WASHINGTON — Specialty stores added jobs in December, while department stores and discounters shed jobs, the Labor Department’s monthly employment report showed Friday.
Apparel and specialty stores added 10,300 seasonally adjusted jobs to employ 1.35 million last month, while department stores cut 6,200 jobs to employ 1.32 million. General merchandise stores, a category that includes department stores and discounters, slashed 23,900 jobs to employ 3.24 million.
In the overall economy, employers added 156,000 jobs, falling below economists’ expectations, and the unemployment rate ticked up to 4.7 percent from 4.6 percent in November.

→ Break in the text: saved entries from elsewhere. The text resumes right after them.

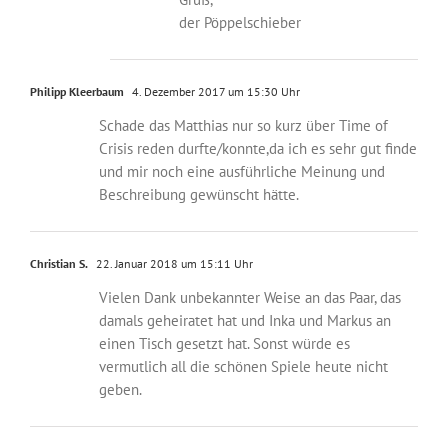
der Pöppelschieber
Philipp Kleerbaum
4. Dezember 2017 um 15:30 Uhr
Schade das Matthias nur so kurz über Time of
Crisis reden durfte/konnte,da ich es sehr gut finde
und mir noch eine ausführliche Meinung und
Beschreibung gewünscht hätte.
Christian S.
22. Januar 2018 um 15:11 Uhr
Vielen Dank unbekannter Weise an das Paar, das
damals geheiratet hat und Inka und Markus an
einen Tisch gesetzt hat. Sonst würde es
vermutlich all die schönen Spiele heute nicht
geben.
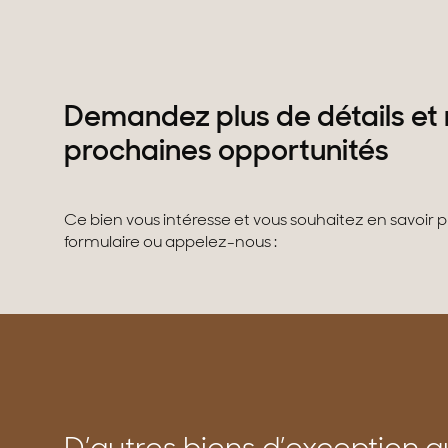
Demandez plus de détails et 
prochaines opportunités
Ce bien vous intéresse et vous souhaitez en savoir 
formulaire ou appelez-nous :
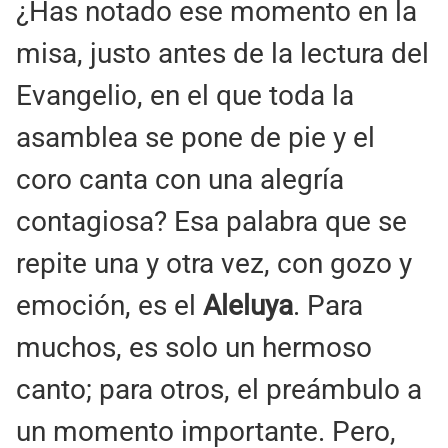
¿Has notado ese momento en la
misa, justo antes de la lectura del
Evangelio, en el que toda la
asamblea se pone de pie y el
coro canta con una alegría
contagiosa? Esa palabra que se
repite una y otra vez, con gozo y
emoción, es el
Aleluya
. Para
muchos, es solo un hermoso
canto; para otros, el preámbulo a
un momento importante. Pero,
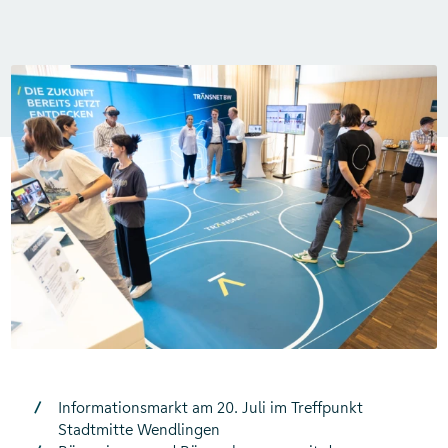
Informationsmarkt am 20. Juli im Treffpunkt
Stadtmitte Wendlingen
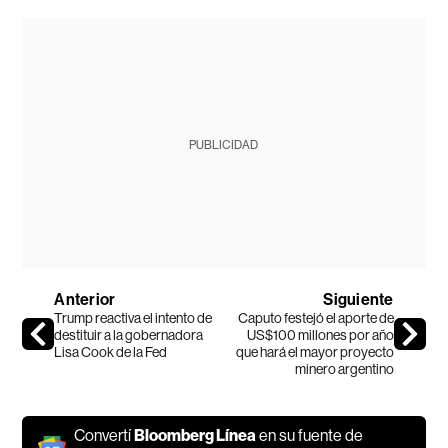
PUBLICIDAD
Anterior
Siguiente
Trump reactiva el intento de
Caputo festejó el aporte de
destituir a la gobernadora
US$100 millones por año
Lisa Cook de la Fed
que hará el mayor proyecto
minero argentino
Convertí
Bloomberg Línea
en su fuente de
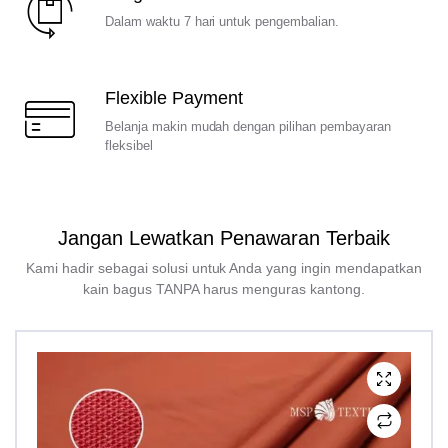
Dalam waktu 7 hari untuk pengembalian.
Flexible Payment
Belanja makin mudah dengan pilihan pembayaran
fleksibel
Jangan Lewatkan Penawaran Terbaik
Kami hadir sebagai solusi untuk Anda yang ingin mendapatkan
kain bagus TANPA harus menguras kantong.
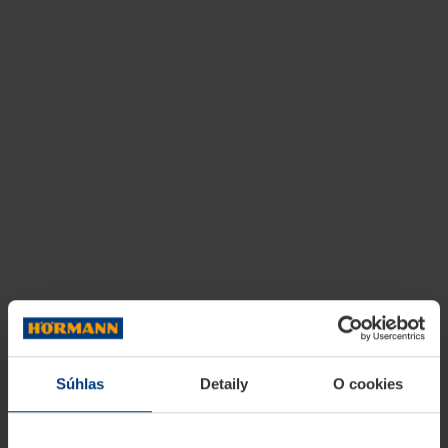
Súhlas
Detaily
O cookies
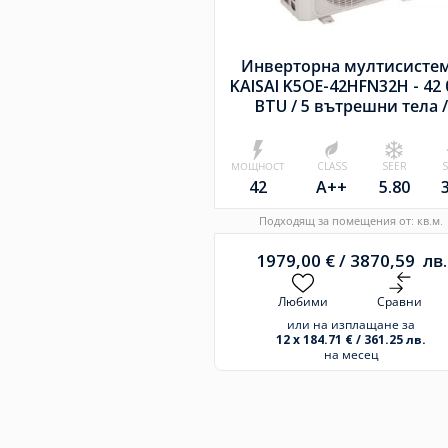
Инверторна мултисисте
KAISAI K5OE-42HFN32H - 42 
BTU /
5 вътрешни тела /
МОЩНОСТ
CLASS
SEER
42
A++
5.80
Подходящ за помещения от: кв.м.
1979,00
€
/
3870,59
лв.
Любими
Сравни
или на изплащане за
12 x 184.71 € / 361.25 лв.
на месец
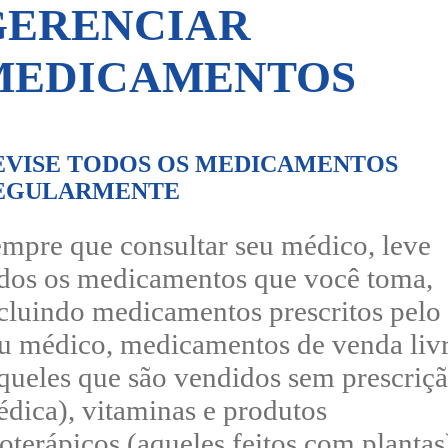
GERENCIAR
MEDICAMENTOS
EVISE TODOS OS MEDICAMENTOS
EGULARMENTE
mpre que consultar seu médico, leve
dos os medicamentos que você toma,
cluindo medicamentos prescritos pelo
u médico, medicamentos de venda liv
queles que são vendidos sem prescriç
dica), vitaminas e produtos
toterápicos (aqueles feitos com plantas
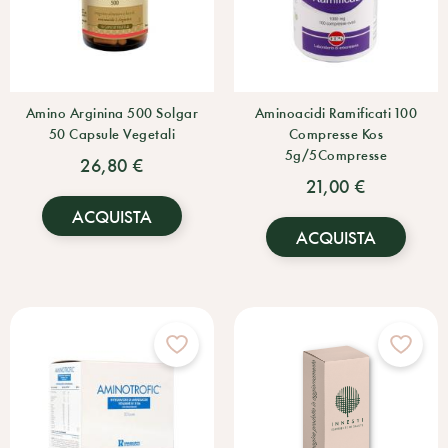
Amino Arginina 500 Solgar
Aminoacidi Ramificati 100
50 Capsule Vegetali
Compresse Kos
5g/5Compresse
26,80 €
21,00 €
ACQUISTA
ACQUISTA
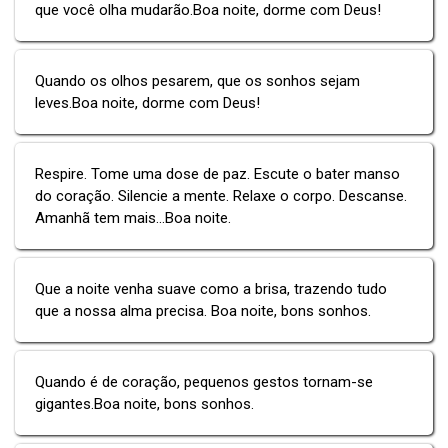
que você olha mudarão.Boa noite, dorme com Deus!
Quando os olhos pesarem, que os sonhos sejam
leves.Boa noite, dorme com Deus!
Respire. Tome uma dose de paz. Escute o bater manso
do coração. Silencie a mente. Relaxe o corpo. Descanse.
Amanhã tem mais...Boa noite.
Que a noite venha suave como a brisa, trazendo tudo
que a nossa alma precisa. Boa noite, bons sonhos.
Quando é de coração, pequenos gestos tornam-se
gigantes.Boa noite, bons sonhos.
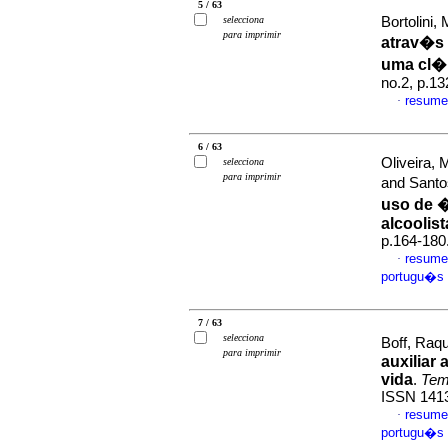
5 / 63
selecciona
Bortolini, 
para imprimir
atrav�s 
uma cl�
no.2, p.1
resume
·
6 / 63
Oliveira,
selecciona
para imprimir
and Santo
uso de 
alcoolist
p.164-180
resume
·
portugu�s
7 / 63
selecciona
Boff, Raqu
para imprimir
auxiliar
vida
.
Tem
ISSN 141
resume
·
portugu�s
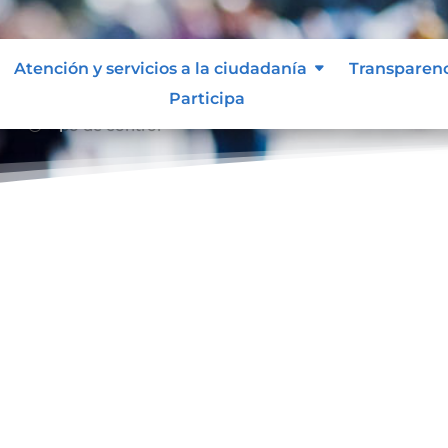
Atención y servicios a la ciudadanía
Transparen
Participa
Tipo de control
39;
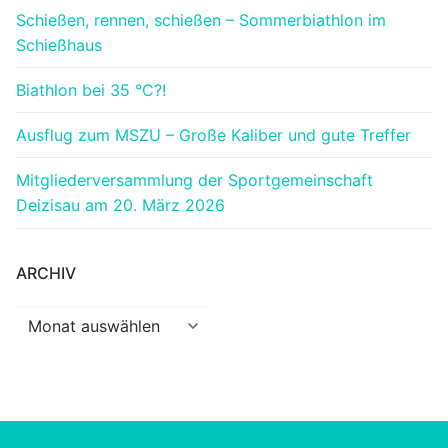
Schießen, rennen, schießen – Sommerbiathlon im
Schießhaus
Biathlon bei 35 °C?!
Ausflug zum MSZU – Große Kaliber und gute Treffer
Mitgliederversammlung der Sportgemeinschaft
Deizisau am 20. März 2026
ARCHIV
Archiv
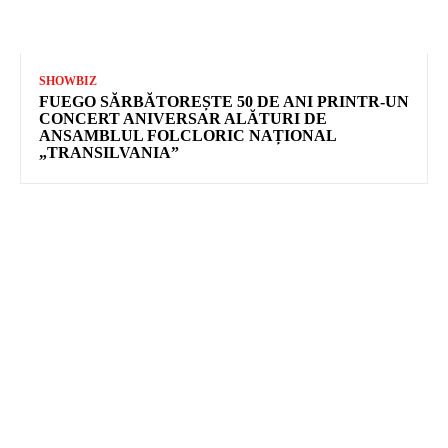
SHOWBIZ
FUEGO SĂRBĂTOREȘTE 50 DE ANI PRINTR-UN
CONCERT ANIVERSAR ALĂTURI DE
ANSAMBLUL FOLCLORIC NAȚIONAL
„TRANSILVANIA”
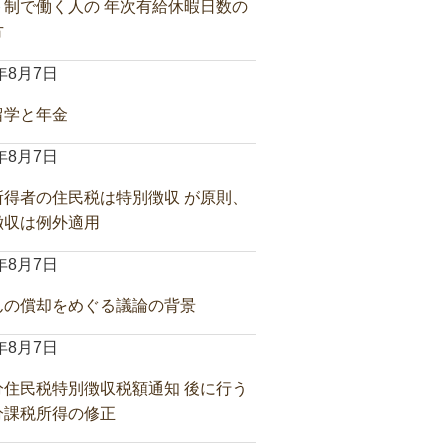
ト制で働く人の 年次有給休暇日数の
方
6年8月7日
留学と年金
6年8月7日
所得者の住民税は特別徴収 が原則、
徴収は例外適用
6年8月7日
んの償却をめぐる議論の背景
6年8月7日
分住民税特別徴収税額通知 後に行う
分課税所得の修正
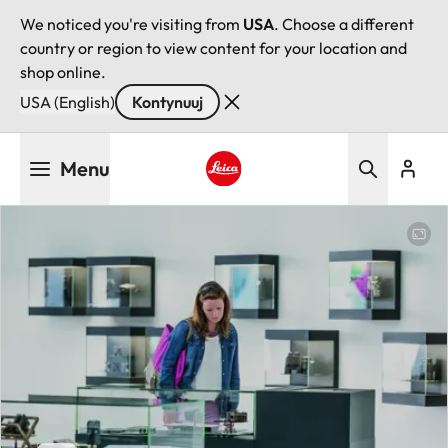
We noticed you're visiting from
USA
. Choose a different
country or region to view content for your location and
shop online.
USA (English)
Kontynuuj
Przejdź
Menu
do
treści
Leica logo - Home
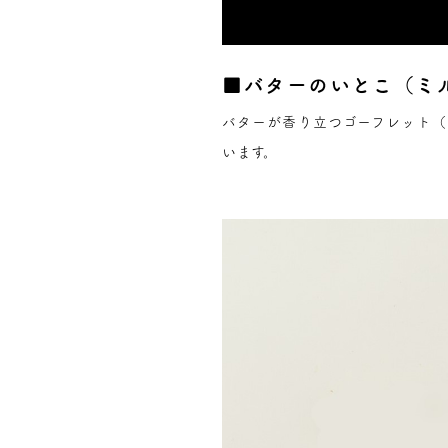
■バターのいとこ（ミ
バターが香り立つゴーフレット（
います。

Apparel employers shed 300 seasonally adjusted jobs to employ 130,500, while employment at mills making apparel fabric and yarn fell 700 to 110,900. Textile product mills shed 500 jobs to employ 113,500.
Scott Hoyt, senior director of consumer economics at Moody’s Analytics, said the trend for specialty store employment is “definitely down.”
He noted specialty store employment has registered three straight months of declines, adding that sales growth in the category has been “very modest.” Year-over-year sales growth for specialty stores has been in the 1 percent range, he said.
Somewhat surprisingly, the trend for department stores has improved, Hoyt said, adding, “We actually had three straight months of year-over-year gains.”
But he noted that with Macy’s plan to close 100 stores and lay off 10,000 workers and Sears slated to close 150 stores this year, the improvement will not be sustainable.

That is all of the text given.